Ich war vierzehn. Meine Mutter hatte etwas Wichtiges anzukündigen. Eines Sonntags, nach dem Frühstück. Vater ging derweil spazieren, was er sowieso sehr gerne tat. Und er durfte sich ja auch nicht so richtig in die Erziehung einmischen. Er war ja Freidenker, also religiös ungebunden, was meiner Mutter nicht behagte. Sie wollte sicherstellen, dass ich römisch-katholisch geprägt und angeleitet werde. Da war mein Vater mit seiner Neigung zu den Geheimlehren des Buddhismus und Hinduismus eher auf Abwegen. Außerdem las er die Zeitschrift „esotera“ und das Buch „Der Weg zum wahren Adepten“, den spirituellen Lehrgang in zehn Stufen von Franz Bardon. Das alles fand Mutter seltsam, ließ ihn aber gewähren. So entwickelte ich mich letzten Endes zu einer kuriosen Promenadenmischung.
Ich ahnte, was kommen könnte. Gerade hatten wir einen Osterurlaub in der Schweiz verbracht. Und auf der Eisfläche neben dem Hotel war ich einem über ein Jahr älteren Mädchen nähergekommen. Das heißt, wir drehten unsere Runden nebeneinander und kamen ins Gespräch. Schlittschuhlaufen konnte ich ganz gut. Ich war ja auch immer am Eishockeysport interessiert.
Eine Runde später nahm ich ihre Hand, steigerte das Tempo und zog sie drei Runden hinter mir her. Was meine Mutter vom Hotelzimmer aus beobachtete.
Zu Hause hielt sie die Zeit dann für gekommen, mich aufzuklären. ‚Das kann nichts Gescheites geben‘, dachte ich noch, als sie mich nach dem Sonntagsfrühstück sprechen wollte.

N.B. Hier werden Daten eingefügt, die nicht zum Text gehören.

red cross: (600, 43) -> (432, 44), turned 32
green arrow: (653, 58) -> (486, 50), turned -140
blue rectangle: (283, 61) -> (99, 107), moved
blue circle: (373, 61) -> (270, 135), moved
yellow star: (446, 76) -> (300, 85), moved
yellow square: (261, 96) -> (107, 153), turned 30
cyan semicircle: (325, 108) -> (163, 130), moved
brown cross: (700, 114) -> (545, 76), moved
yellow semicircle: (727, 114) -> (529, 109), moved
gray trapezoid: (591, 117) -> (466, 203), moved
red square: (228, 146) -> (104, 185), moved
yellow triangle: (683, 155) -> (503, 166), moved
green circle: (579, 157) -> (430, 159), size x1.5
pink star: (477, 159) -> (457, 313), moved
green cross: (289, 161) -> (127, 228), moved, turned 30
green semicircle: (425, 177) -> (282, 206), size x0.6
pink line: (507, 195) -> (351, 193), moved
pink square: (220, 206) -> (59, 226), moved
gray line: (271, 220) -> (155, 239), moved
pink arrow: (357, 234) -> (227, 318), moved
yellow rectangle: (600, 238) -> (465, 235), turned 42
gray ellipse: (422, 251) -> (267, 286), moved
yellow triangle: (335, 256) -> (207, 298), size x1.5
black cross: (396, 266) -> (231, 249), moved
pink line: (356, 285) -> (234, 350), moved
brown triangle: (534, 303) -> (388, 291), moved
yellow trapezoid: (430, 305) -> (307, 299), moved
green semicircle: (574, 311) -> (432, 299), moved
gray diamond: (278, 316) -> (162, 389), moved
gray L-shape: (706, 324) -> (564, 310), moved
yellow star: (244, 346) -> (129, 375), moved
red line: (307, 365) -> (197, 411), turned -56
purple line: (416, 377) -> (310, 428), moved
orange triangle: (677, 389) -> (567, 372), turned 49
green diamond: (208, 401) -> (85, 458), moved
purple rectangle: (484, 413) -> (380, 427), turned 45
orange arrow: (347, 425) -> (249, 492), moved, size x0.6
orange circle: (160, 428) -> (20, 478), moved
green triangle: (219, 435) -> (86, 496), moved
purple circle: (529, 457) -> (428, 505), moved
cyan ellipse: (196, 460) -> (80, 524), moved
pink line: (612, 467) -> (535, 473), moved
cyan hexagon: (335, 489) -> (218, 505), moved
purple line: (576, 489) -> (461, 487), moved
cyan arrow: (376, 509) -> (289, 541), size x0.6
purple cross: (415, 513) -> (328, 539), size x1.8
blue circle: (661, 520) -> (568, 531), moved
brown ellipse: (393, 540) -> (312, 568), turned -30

Ich sei im Urlaub einem Mädchen nähergekommen. Und das könnte jetzt vielleicht öfter passieren. Da wollte sie mir ein paar Informationen mit auf den Weg geben. In der Schule gab es damals Aufklärung erst mit sechzehn. Unglaublich. Also war es Elternsache.
Mir war klar: Das weiß ich schon alles. Habe ja vor Jahren bereits klammheimlich im Anatomiebuch meiner Eltern und in deren „Ratgeber für Ehehygiene“ nachgelesen. Da stand beispielsweise, dass Onanie in jungen Jahren schädlich sein kann, weil der Mann im Erwachsenenalter dann nicht mehr genug Sperma produzieren würde. Wahnsinn.

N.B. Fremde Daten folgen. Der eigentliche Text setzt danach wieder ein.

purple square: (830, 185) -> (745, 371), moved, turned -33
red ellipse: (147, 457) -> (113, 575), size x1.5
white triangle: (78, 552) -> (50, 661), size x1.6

Mutter legte an jenem Sonntagvormittag ein ernstes Gesicht auf. Was denn mit diesem Mädchen auf der Eisfläche gewesen sei? Sie sei doch älter als ich gewesen … Sie verkniff sich allerdings den Hinweis auf die Bienen und die Blüten.
Aber – was jetzt? Sie bekam kein Wort heraus. Dann griff sie verlegen zu einer schmalen Broschüre, einem sogenannten „Traktat“, das sie mir wortlos in die Hände drückte. „Wer sagt mir das?“, stand auf dem Titel. Daneben war ein Lausbub mit zahlreichen Sommersprossen abgebildet. Ein Heftchen für Jungen.
Als ich hochschaute, bekam Mutter knallrote Ohren und Wangen. Das einzige Mal, dass ich sie erröten sah. ‚Ach, Mami …‘, dachte ich – und musste schmunzeln. ‚Du hast Dein Bestes gegeben. Mehr ist nicht drin. Du meinst es ja gut mit mir.‘ Schade, dass Eure Generation ihre Bedürfnisse nie richtig ausleben konnte. Nach all den schweren Zeiten lagen Eure Gefühle zu lange in der Tiefkühltruhe der Geschichte.
Als Vater vom Spaziergang zurückkam, war die Aufklärung schon längst vorbei. Er war sicher froh.
Ins Traktat habe ich nie geschaut. Denn die Theorie kann die Praxis sowieso nicht ersetzen.